I have read all 95 pages of the report so that you don’t have to. It argues that the rest of the country is getting fewer overseas visitors than it should, because many tourists are deterred by the fragmented transport system.

The attitude of the travel industry doesn’t help: “Virtually none of the transport providers interviewed had recognised any need for their staff to be trained in dealing with tourists,” say the researchers. Foreign visitors are expected to make sense of the complexities of reaching Snowdonia by public transport in two possible languages: English and Welsh.

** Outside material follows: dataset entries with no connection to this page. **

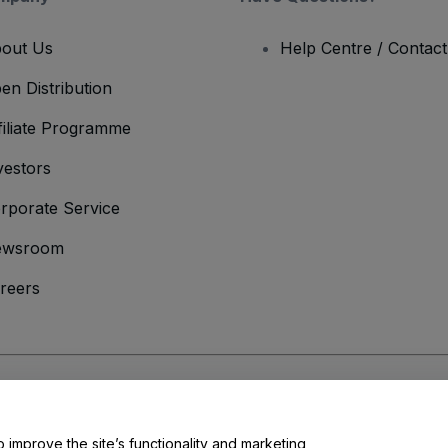
out Us
Help Centre / Contac
en Distribution
filiate Programme
vestors
rporate Service
ewsroom
reers
onditions
and
Privacy Policy
and
Cookies Policy
and
Mobile Privacy Policy
o improve the site’s functionality and marketing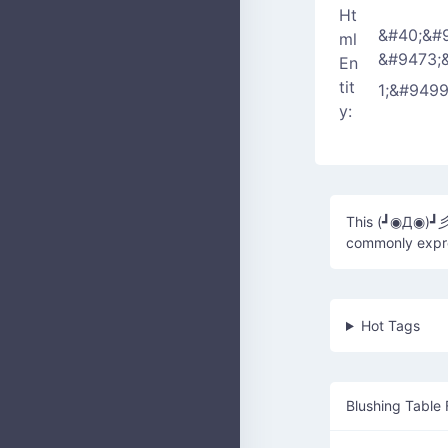
Ht
&#40;&#
ml
&#9473;
En
tit
1;&#949
y:
This (┛◉Д◉)┛
commonly expres
Hot Tags
Blushing Table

Britain’s long-distance coach operators are applauded, however. Megabus “offers information in four languages other than English, and caters directly for bookings from Belgium, Netherlands, France and Germany”.

Filling the vacuum are private operators, such as Premium Tours, whose managing director is Neil Wootton: “Getting to many of the country’s leading attractions can be difficult by public transport and often expensive. We have five departures a day from London to Stonehenge with prices starting from £45 including fast-track group entrance.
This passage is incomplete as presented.